07 Mar Play and the Autistic Child
For most children, play is a naturally occurring phenomenon that promotes their engagement and learning, independent performance and social inclusion. For children on the Autism Spectrum play often does not come naturally. With a neurotypically developing child play happens, voluntarily, often spontaneously and it offers internal reinforcement and rewards.
Where-as play for individuals on the Autism Spectrum Disorder (ASD) is characterized by impairments in reciprocal social, communication, and restricted or repetitive behaviour, motor planning difficulties, low muscle tone, sensory challenges and a strong desire for “solitary play”. Many Autists are also drawn to “screen-time” rather than “green-time”.
As a school specialising in whole-child education – providing new opportunities to develop our children’s physical literacy is something we are passionate about.
Our Autism School Curriculum therefore includes play, physical education, motor planning and cultural art studies:
- Teaching independent play skills
- Getting the child to engage in “Parallel Play” with both an Adult and another Child
- Toy manipulation skills
- Strong focus on “Associative Play” (giving, taking, turn-taking and sharing play materials)

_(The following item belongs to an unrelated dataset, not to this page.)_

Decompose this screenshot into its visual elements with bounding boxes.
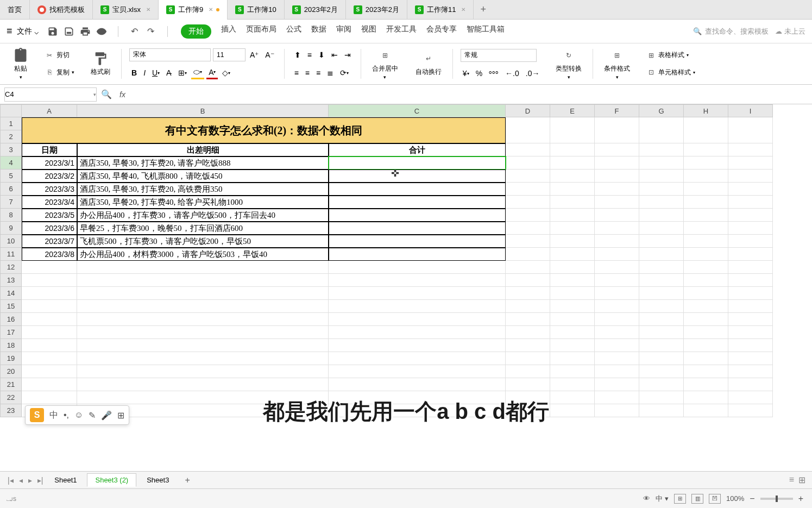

- “Co-operative play” (focussing on helping the child exchange ideas about a game or a toy, making up new “rules” for games)
- Daily PE – strengthening core muscle strengths and co-ordination skills
- Solid Art program which promoted cooperation whilst helping children develop their creative thinking and fine-motor skills
- Music and Acting is integral in the development of “pretend-play” and further helps with vocabulary building, anxiety management, confidence building, life skills, social skills building, turn taking and so much more.